> Instructions for the task
Word for word, retype the lines from the one containing "Kids, Volwassenen" to the one containing "lombard, l'emprunteur pourrait" below, keeping both end lines and dropping the pictures.
-------- Input material
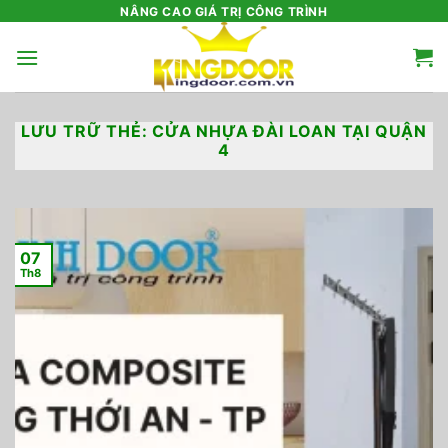
Bỏ
NÂNG CAO GIÁ TRỊ CÔNG TRÌNH
qua
nội
dung
LƯU TRỮ THẺ:
CỬA NHỰA ĐÀI LOAN TẠI QUẬN
4
07
Th8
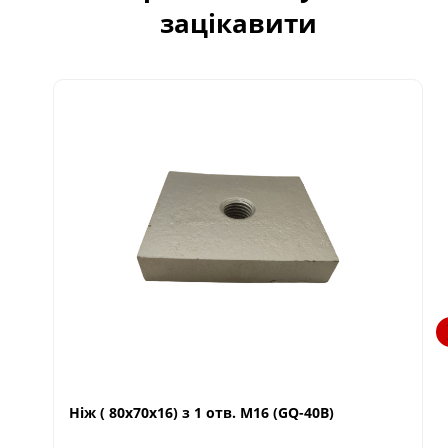
зацікавити
Ніж ( 80х70х16) з 1 отв. М16 (GQ-40В)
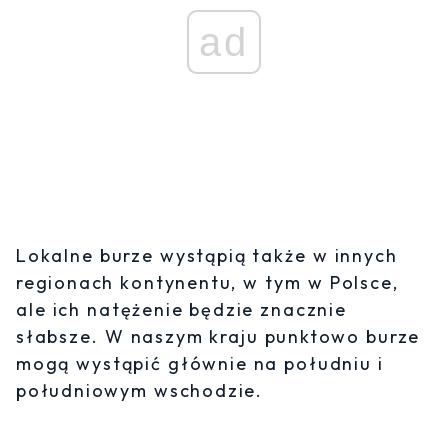
ad
Lokalne burze wystąpią także w innych
regionach kontynentu, w tym w Polsce,
ale ich natężenie będzie znacznie
słabsze. W naszym kraju punktowo burze
mogą wystąpić głównie na południu i
południowym wschodzie.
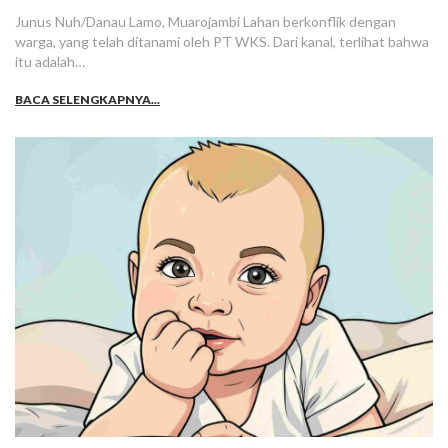
Junus Nuh/Danau Lamo, Muarojambi Lahan berkonflik dengan
warga, yang telah ditanami oleh PT WKS. Dari kanal, terlihat bahwa
itu adalah…
BACA SELENGKAPNYA...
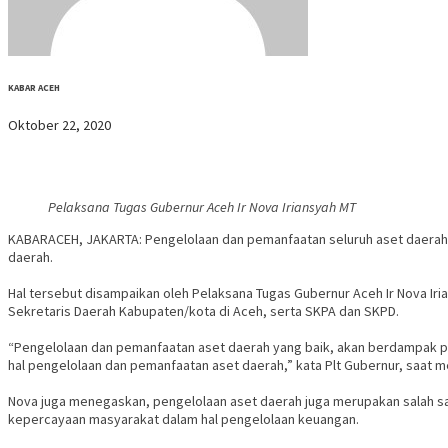
KABAR ACEH
Oktober 22, 2020
Pelaksana Tugas Gubernur Aceh Ir Nova Iriansyah MT
KABARACEH, JAKARTA: Pengelolaan dan pemanfaatan seluruh aset daerah 
daerah.
Hal tersebut disampaikan oleh Pelaksana Tugas Gubernur Aceh Ir Nova Iria
Sekretaris Daerah Kabupaten/kota di Aceh, serta SKPA dan SKPD.
“Pengelolaan dan pemanfaatan aset daerah yang baik, akan berdampak pa
hal pengelolaan dan pemanfaatan aset daerah,” kata Plt Gubernur, saat 
Nova juga menegaskan, pengelolaan aset daerah juga merupakan salah s
kepercayaan masyarakat dalam hal pengelolaan keuangan.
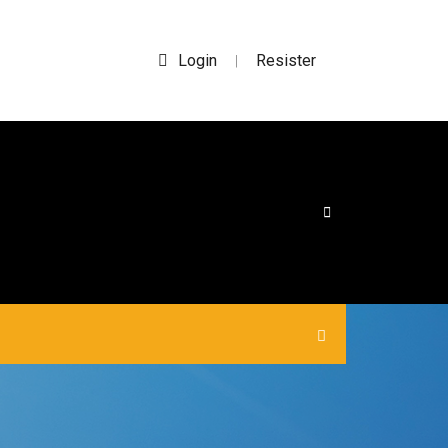
Login
Resister
|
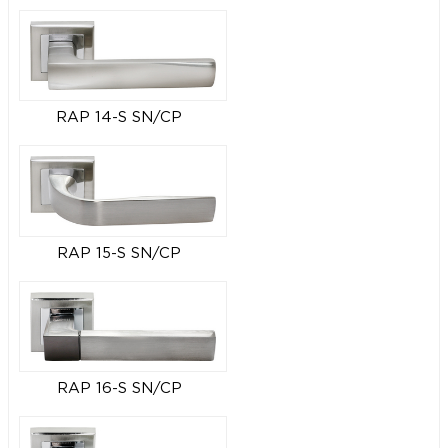
RAP 14-S SN/CP
RAP 15-S SN/CP
RAP 16-S SN/CP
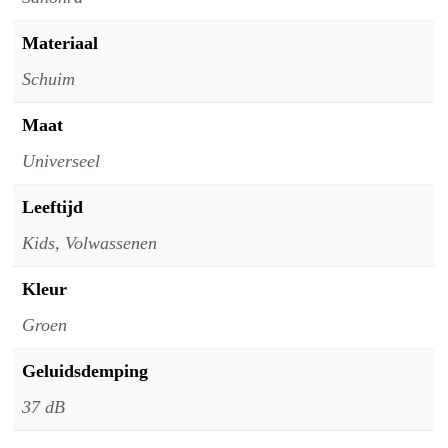
Materiaal
Schuim
Maat
Universeel
Leeftijd
Kids, Volwassenen
Kleur
Groen
Geluidsdemping
37 dB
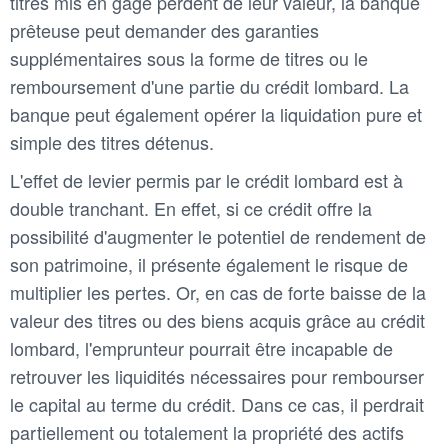
titres mis en gage perdent de leur valeur, la banque
prêteuse peut demander des garanties
supplémentaires sous la forme de titres ou le
remboursement d'une partie du crédit lombard. La
banque peut également opérer la liquidation pure et
simple des titres détenus.
L'effet de levier permis par le crédit lombard est à
double tranchant. En effet, si ce crédit offre la
possibilité d'augmenter le potentiel de rendement de
son patrimoine, il présente également le risque de
multiplier les pertes. Or, en cas de forte baisse de la
valeur des titres ou des biens acquis grâce au crédit
lombard, l'emprunteur pourrait être incapable de
retrouver les liquidités nécessaires pour rembourser
le capital au terme du crédit. Dans ce cas, il perdrait
partiellement ou totalement la propriété des actifs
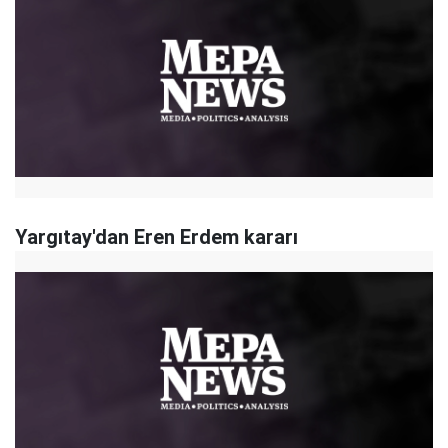
Yargıtay'dan Eren Erdem kararı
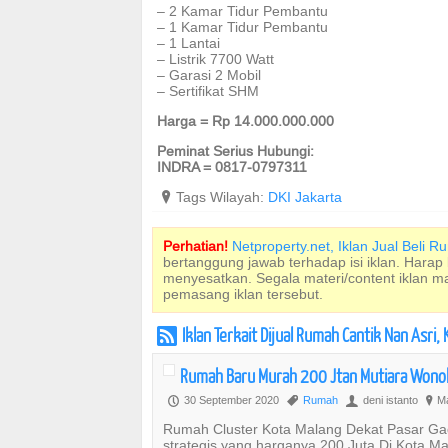
– 2 Kamar Tidur Pembantu
– 1 Kamar Tidur Pembantu
– 1 Lantai
– Listrik 7700 Watt
– Garasi 2 Mobil
– Sertifikat SHM
Harga = Rp 14.000.000.000
Peminat Serius Hubungi:
INDRA = 0817-0797311
?
Tags Wilayah:
DKI Jakarta
Perhatian!
Netproperty.net, Iklan Jual Beli 
bertanggung jawab terhadap isi iklan. Harap
menyesatkan. Segala materi/content iklan 
pemasang iklan tersebut.
Iklan Terkait Dijual Rumah Cantik Nan Asr
r
Rumah Baru Murah 200 Jtan Mutiara Wonoko
30 September 2020
Rumah
deni istanto
Ma
P
,
U
?
Rumah Cluster Kota Malang Dekat Pasar Ga
strategis yang harganya 200 Juta Di Kota Mal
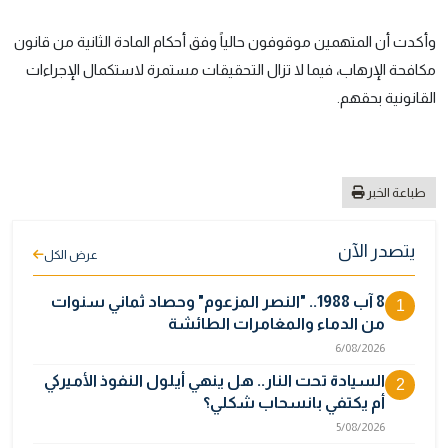
وأكدت أن المتهمين موقوفون حالياً وفق أحكام المادة الثانية من قانون
مكافحة الإرهاب، فيما لا تزال التحقيقات مستمرة لاستكمال الإجراءات
القانونية بحقهم.
طباعة الخبر
يتصدر الآن
عرض الكل
8 آب 1988.. "النصر المزعوم" وحصاد ثماني سنوات
1
من الدماء والمغامرات الطائشة
6/08/2026
السيادة تحت النار.. هل ينهي أيلول النفوذ الأميركي
2
أم يكتفي بانسحاب شكلي؟
5/08/2026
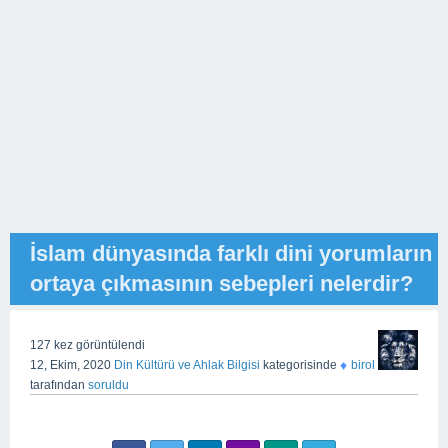
İslam dünyasında farklı dini yorumların
ortaya çıkmasının sebepleri nelerdir?
127
kez görüntülendi
♦
12, Ekim, 2020
Din Kültürü ve Ahlak Bilgisi
kategorisinde
birol
tarafından
soruldu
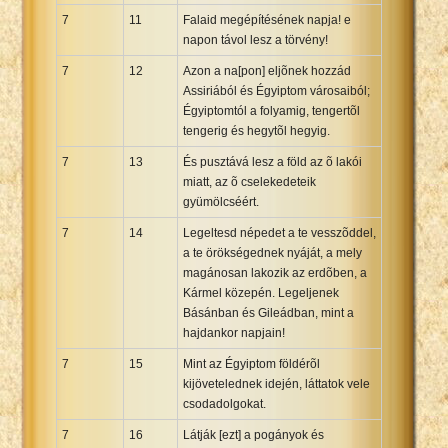
7
11
Falaid megépítésének napja! e
napon távol lesz a törvény!
7
12
Azon a na[pon] eljõnek hozzád
Assiriából és Égyiptom városaiból;
Égyiptomtól a folyamig, tengertõl
tengerig és hegytõl hegyig.
7
13
És pusztává lesz a föld az õ lakói
miatt, az õ cselekedeteik
gyümölcséért.
7
14
Legeltesd népedet a te vesszõddel,
a te örökségednek nyáját, a mely
magánosan lakozik az erdõben, a
Kármel közepén. Legeljenek
Básánban és Gileádban, mint a
hajdankor napjain!
7
15
Mint az Égyiptom földérõl
kijövetelednek idején, láttatok vele
csodadolgokat.
7
16
Látják [ezt] a pogányok és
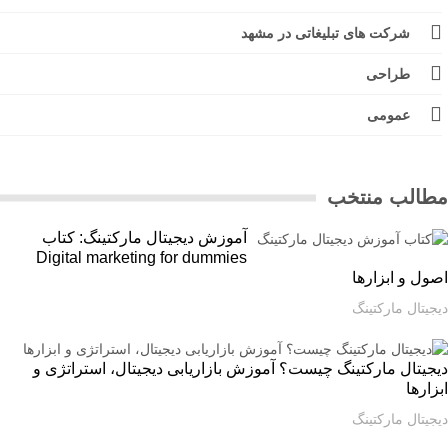
شرکت های تبلیغاتی در مشهد
طراحی
عمومی
الب منتخب
آموزش دیجیتال مارکتینگ: کتاب
Digital marketing for dummies
ل و ابزارها
یتال مارکتینگ
یتال مارکتینگ چیست؟ آموزش بازاریابی دیجیتال، استراتژی و
ارها
یتال مارکتینگ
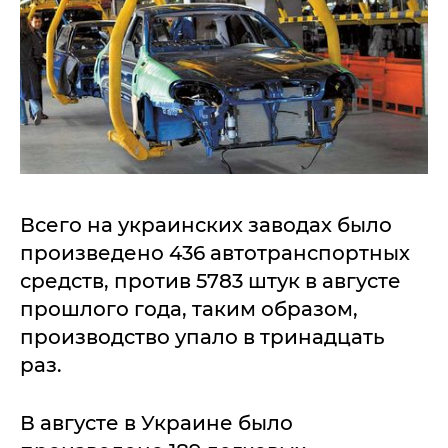
Всего на украинских заводах было
произведено 436 автотранспортных
средств, против 5783 штук в августе
прошлого года, таким образом,
производство упало в тринадцать
раз.
В августе в Украине было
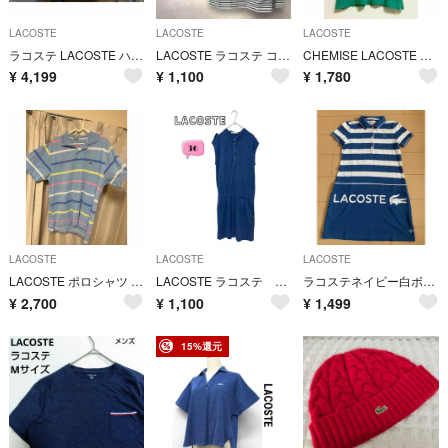
LACOSTE
LACOSTE
LACOSTE
ラコステ LACOSTE ハーフパンツ ストリート スポーツ ウェア
LACOSTE ラコステ コットンピケ 長袖 Tシャツ US XS 白黒
CHEMISE LACOSTE ベーシックポロシャツ 半袖 文字ワニ グリーン
¥
4,199
¥
1,100
¥
1,780
LACOSTE
LACOSTE
LACOSTE
LACOSTE ポロシャツ ボーダー ブルー夏サイズ5
LACOSTE ラコステ ノースリーブワンピース 36
ラコステネイビー白ボーダーミニ丈ワンピース襟付きポロシャツ裏地つきチュニック
¥
2,700
¥
1,100
¥
1,499
15%還元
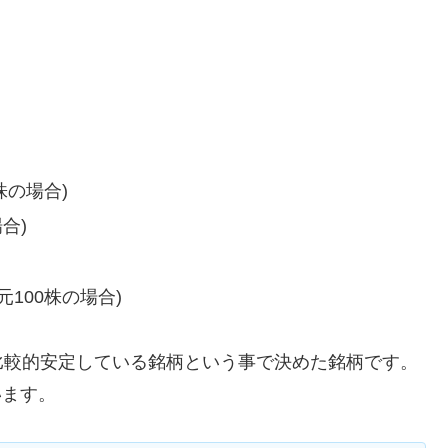
株の場合)
合)
元100株の場合)
比較的安定している銘柄という事で決めた銘柄です。
います。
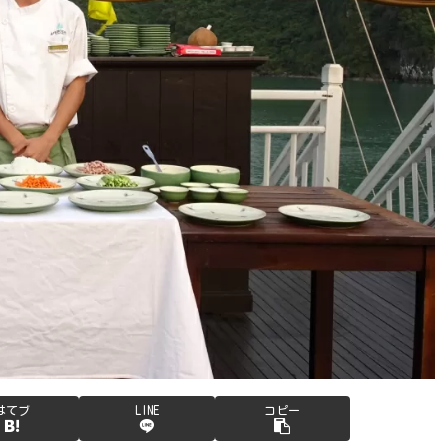
はてブ
LINE
コピー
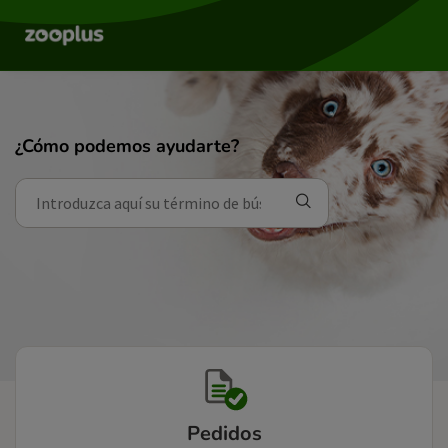
¿Cómo podemos ayudarte?
Pedidos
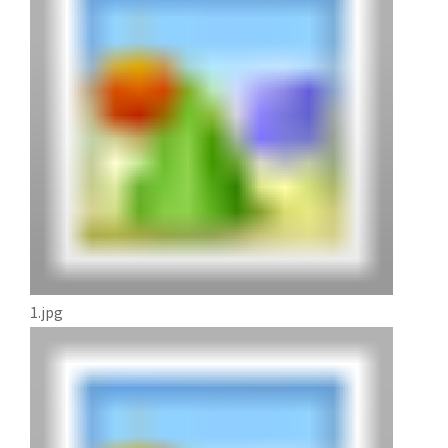
1.jpg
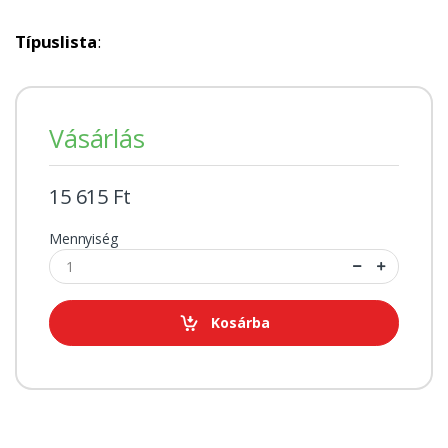
Típuslista
:
Vásárlás
15 615 Ft
Mennyiség
Kosárba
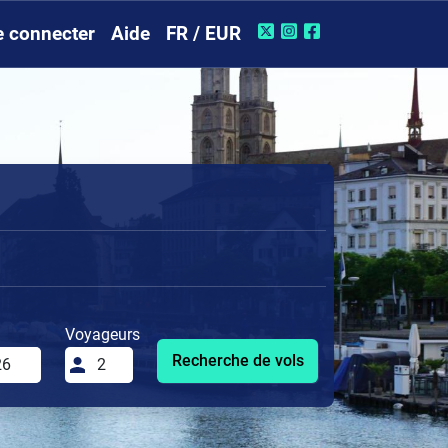
e connecter
Aide
FR / EUR
Voyageurs
Recherche de vols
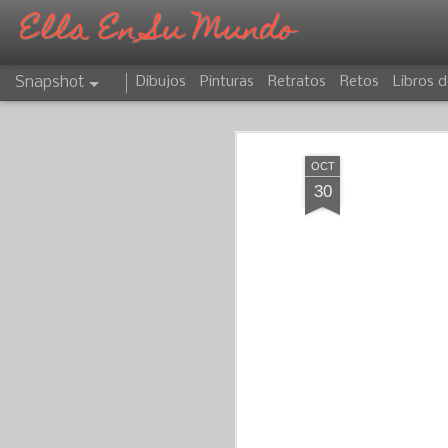
Ella En Su Mundo
Snapshot
Dibujos
Pinturas
Retratos
Retos
Libros d
OCT
30
CAPRICORNIO
ATARDECER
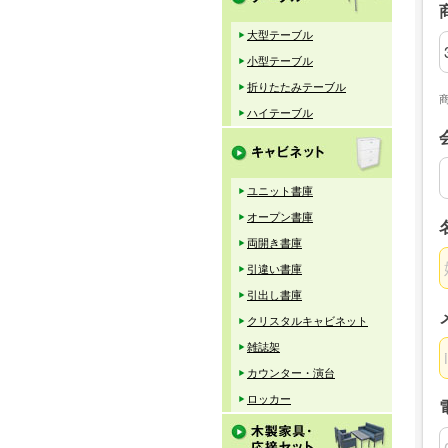
大型テーブル
小型テーブル
折りたたみテーブル
ハイテーブル
ユニット書庫
オープン書庫
両開き書庫
引違い書庫
引出し書庫
クリスタルキャビネット
雑誌架
カウンター・演台
ロッカー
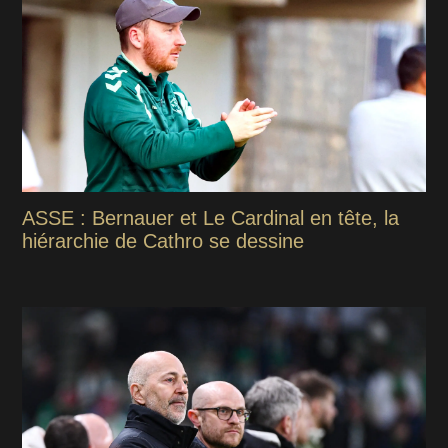
ASSE : Bernauer et Le Cardinal en tête, la
hiérarchie de Cathro se dessine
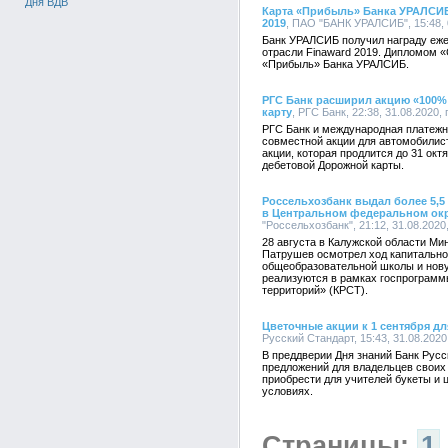
Дня ВДВ
Карта «Прибыль» Банка УРАЛСИБ 
2019
, ПАО "БАНК УРАЛСИБ", 15:48, 
Банк УРАЛСИБ получил награду еже
отрасли Finaward 2019. Дипломом 
«Прибыль» Банка УРАЛСИБ.
РГС Банк расширил акцию «100%
карту
, РГС Банк, 22:38, 31.08.2020
РГС Банк и международная платежн
совместной акции для автомобилис
акции, которая продлится до 31 октя
дебетовой Дорожной карты.
Россельхозбанк выдал более 5,5
в Центральном федеральном ок
"Россельхозбанк", 21:12, 31.08.202
28 августа в Калужской области Ми
Патрушев осмотрел ход капитально
общеобразовательной школы и нов
реализуются в рамках госпрограмм
территорий» (КРСТ).
Цветочные акции к 1 сентября д
Русский Стандарт, 15:43, 31.08.202
В преддверии Дня знаний Банк Рус
предложений для владельцев своих 
приобрести для учителей букеты и
условиях.
Страницы:
1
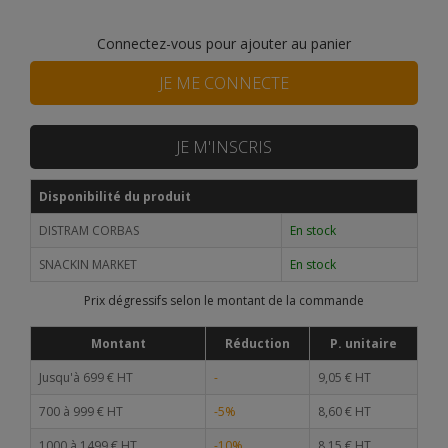
Connectez-vous pour ajouter au panier
JE ME CONNECTE
JE M'INSCRIS
Disponibilité du produit
DISTRAM CORBAS
En stock
SNACKIN MARKET
En stock
Prix dégressifs selon le montant de la commande
Montant
Réduction
P. unitaire
Jusqu'à 699 € HT
-
9,05 € HT
700 à 999 € HT
-5%
8,60 € HT
1000 à 1499 € HT
-10%
8,15 € HT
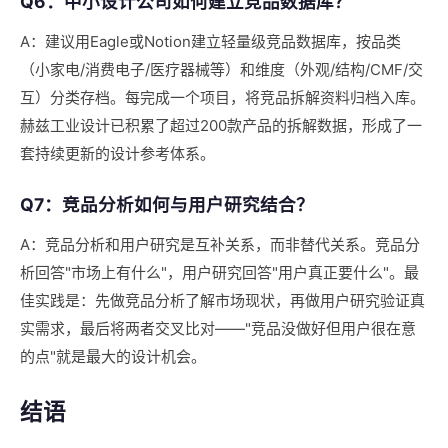
Q6：中小设计公司如何建立竞品数据库？
A：建议用Eagle或Notion建立轻量级竞品数据库，按品类
（小家电/消费电子/医疗器械等）和维度（外观/结构/CMF/交
互）分类存档。每完成一个项目，将竞品拆解资料归档入库。
赫兹工业设计已积累了超过200款产品的拆解数据，形成了一
套持续更新的设计参考体系。
Q7：竞品分析如何与用户研究结合？
A：竞品分析和用户研究是互补关系，而非替代关系。竞品分
析回答"市场上有什么"，用户研究回答"用户真正要什么"。最
佳实践是：先做竞品分析了解市场现状，再做用户研究验证真
实需求，最后将两者交叉比对——"竞品没做好但用户很在意
的点"就是最大的设计机会。
结语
----------------
> Answer space
Kids, Volwassenen
Kleur
Groen
Geluidsdemping
37 dB
titres mis en gage perdent de leur valeur, la banque
prêteuse peut demander des garanties
supplémentaires sous la forme de titres ou le
remboursement d'une partie du crédit lombard. La
banque peut également opérer la liquidation pure et
simple des titres détenus.
L'effet de levier permis par le crédit lombard est à
double tranchant. En effet, si ce crédit offre la
possibilité d'augmenter le potentiel de rendement de
son patrimoine, il présente également le risque de
multiplier les pertes. Or, en cas de forte baisse de la
valeur des titres ou des biens acquis grâce au crédit
lombard, l'emprunteur pourrait être incapable de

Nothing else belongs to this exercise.